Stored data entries

---------------

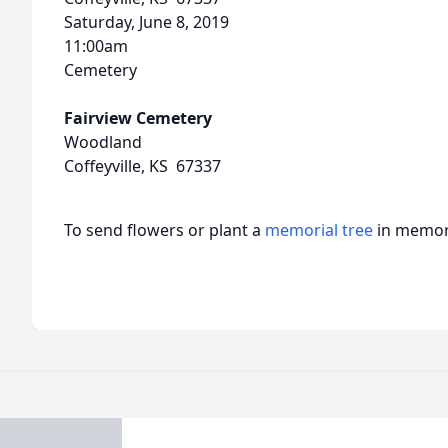
Saturday, June 8, 2019
11:00am
Cemetery
Fairview Cemetery
Woodland
Coffeyville, KS 67337
To send flowers or plant a
memorial tree
in memory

---------------

#### [What the exercise asks]
Each line, beginning at the one that contains "Coffeyville, KS 67337" and continuing through the end of the records, must be written out exactly, first and last included.

#### [Your solution]
Coffeyville, KS 67337
To send flowers or plant a
memorial tree
in memory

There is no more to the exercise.